Per fare il punto della situazione abbiamo chiesto un parere all’assessore al Commercio del Comune di Ancona Angelo Eliantonio, il quale invita alla cautela tutti quanti prima e a guardare il bicchiere mezzo pieno poi: «Stiamo assistendo – inizia così a spiegare la situazione – a un turn over diventato purtroppo normale e in linea con il trend nazionale. Poi è chiaro che alcune chiusure fanno più rumore di altre. Tra l’altro – specifica – una è certa, mentre su di un’altra non farei eccessivo allarmismo, visto che al momento non vi è un accordo commerciale tra la multinazionale e la proprietaria dell’immobile. Quindi – come vi abbiamo anticipato – non alimenterei allarmismo. Spesso – aggiunge – quando vi sono in mezzo multinazionali, decidono o cambiano decisione all’ultimo». Inoltre «a noi risulta tra l’altro che la soluzione uscita (cioè l’ex Carrefour, ndr) non è neanche gradita alla proprietà». Invece per Bontà delle Marche «sappiamo che c’è una trattativa in piedi per cedere la proprietà. E lì, a quel punto, si aprirebbe tutta un’altra prospettiva». L’assessore però non chiude gli occhi sui problemi che ritiene abbiano alla base le scelte errate delle precedenti amministrazioni: «C’è una crisi che attraversa il commercio ad Ancona, certo, ma è figlia di un’eredità pesantissima che abbiamo ricevuto. Basta parlare con i commercianti per scoprire che i problemi di oggi li segnalavano 30 anni fa».

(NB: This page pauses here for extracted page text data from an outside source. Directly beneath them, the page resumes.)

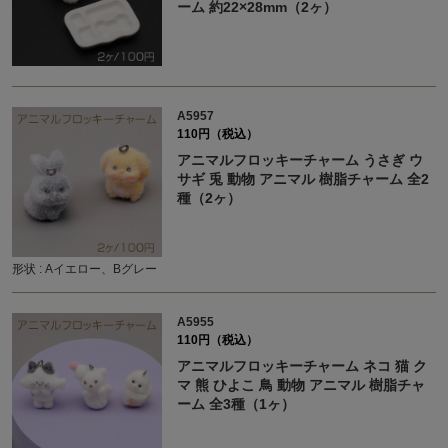
ーム 約22×28mm（2ヶ）
A5957
110円（税込）
アニマルフロッキーチャーム うさぎ ウ
サギ 兎 動物 アニマル 樹脂チャーム 全2
種（2ヶ）
形状 : Aイエロー、Bグレー
A5955
110円（税込）
アニマルフロッキーチャーム ネコ 猫 ク
マ 熊 ひよこ 鳥 動物 アニマル 樹脂チャ
ーム 全3種（1ヶ）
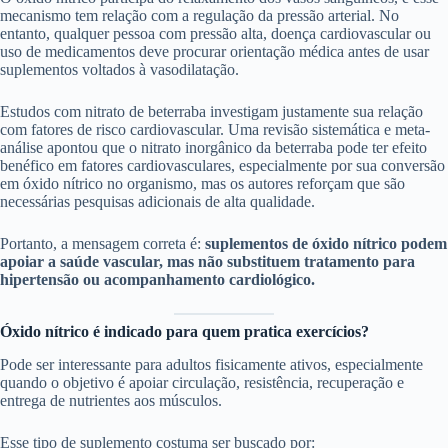
mecanismo tem relação com a regulação da pressão arterial. No
entanto, qualquer pessoa com pressão alta, doença cardiovascular ou
uso de medicamentos deve procurar orientação médica antes de usar
suplementos voltados à vasodilatação.
Estudos com nitrato de beterraba investigam justamente sua relação
com fatores de risco cardiovascular. Uma revisão sistemática e meta-
análise apontou que o nitrato inorgânico da beterraba pode ter efeito
benéfico em fatores cardiovasculares, especialmente por sua conversão
em óxido nítrico no organismo, mas os autores reforçam que são
necessárias pesquisas adicionais de alta qualidade.
Portanto, a mensagem correta é:
suplementos de óxido nítrico podem
apoiar a saúde vascular, mas não substituem tratamento para
hipertensão ou acompanhamento cardiológico.
Óxido nítrico é indicado para quem pratica exercícios?
Pode ser interessante para adultos fisicamente ativos, especialmente
quando o objetivo é apoiar circulação, resistência, recuperação e
entrega de nutrientes aos músculos.
Esse tipo de suplemento costuma ser buscado por:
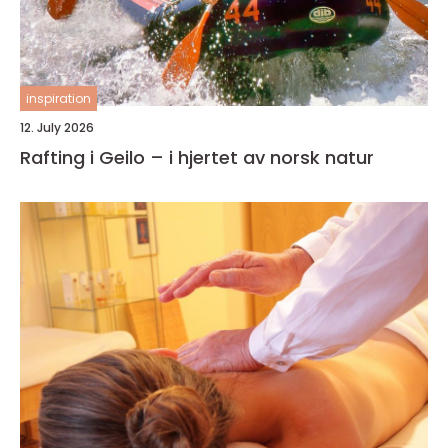
inspiration
12. July 2026
Rafting i Geilo – i hjertet av norsk natur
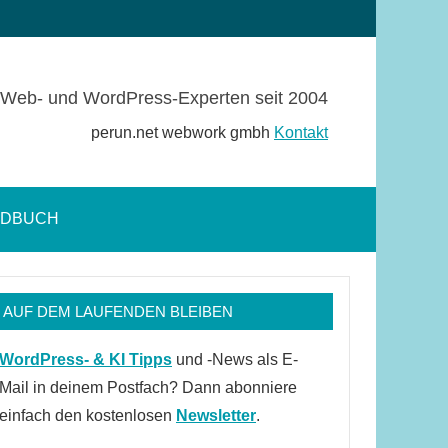
Web- und WordPress-Experten seit 2004
perun.net webwork gmbh
Kontakt
NDBUCH
Suchformular
öffnen
AUF DEM LAUFENDEN BLEIBEN
WordPress- & KI Tipps
und -News als E-
Mail in deinem Postfach? Dann abonniere
einfach den kostenlosen
Newsletter
.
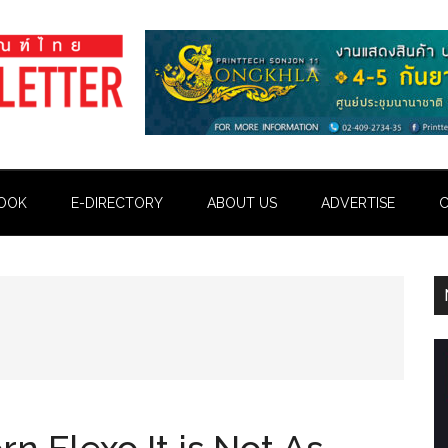
OOK
E-DIRECTORY
ABOUT US
ADVERTISE
C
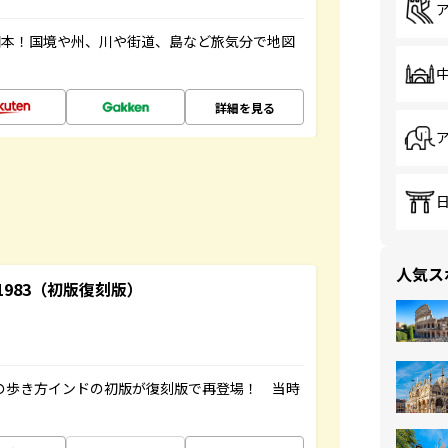
図本！国境や州、川や街道、島など旅気分で地図
詳細を見る
人気ス
-1983（初版復刻版）
球の歩き方インドの初版が復刻版で再登場！ 当時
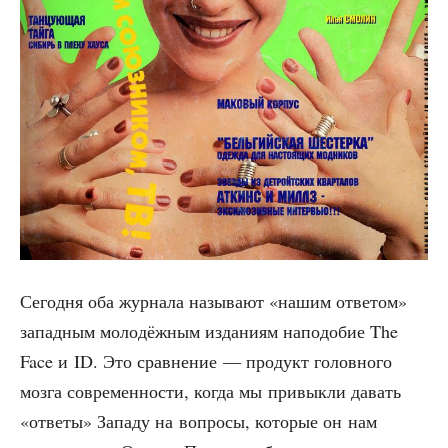
Сего­дня оба жур­на­ла назы­ва­ют «нашим отве­том»
запад­ным моло­дёж­ным изда­ни­ям напо­до­бие The
Face и ID. Это срав­не­ние — про­дукт голов­но­го
моз­га совре­мен­но­сти, когда мы при­вык­ли давать
«отве­ты» Запа­ду на вопро­сы, кото­рые он нам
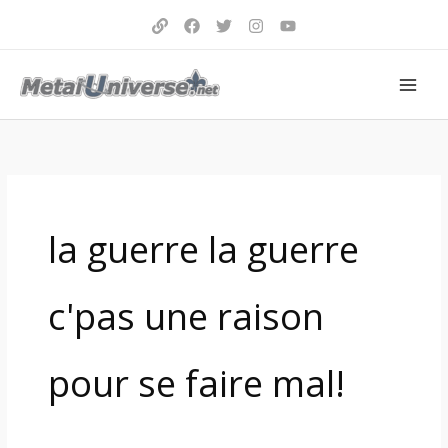
Aller
au
contenu
la guerre la guerre
c'pas une raison
pour se faire mal!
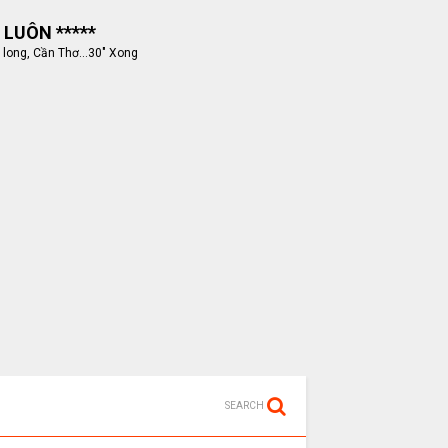
 LUÔN *****
 long, Cần Thơ...30" Xong
SEARCH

Il primo problema segnalato da tutti è «la scarsa accessibilità al centro città. Su questo il sindaco sta lavorando con L’Autorità portuale per trovare posti auto in zona Porto. Poi c’è sempre il Parcheggio San Martino che verrà costruito. Sempre il sindaco poi sta portando avanti interlocuzioni con Parcheggio Italia, gestore del Maxiparcheggio di piazza Pertini, per provare a rivedere la convenzione in essere e anche le tariffe». Poco invece può essere fatto con i proprietari dei negozi per costringerli ad abbassare i canoni mensili: «Diciamo anzitutto – è sempre Eliantonio a parlare – che Ancona ha tantissimi locali, ma pochissimi proprietari. Quindi a loro, anche se una o due unità restano sfitte, cambia abbastanza poco. Alcuni li conosciamo anche, ma molti altri non sono nemmeno di Ancona. Noi tra l’altro – sottolinea – abbiamo già l’Imu ai massimi, quindi non possiamo usare questa leva verso i locali sfitti. Così, l’unico binario entro cui possiamo muoverci è rendere la città più attrattiva, per attirare più investitori e visitatori. E così abbiamo iniziato a fare sin da subito».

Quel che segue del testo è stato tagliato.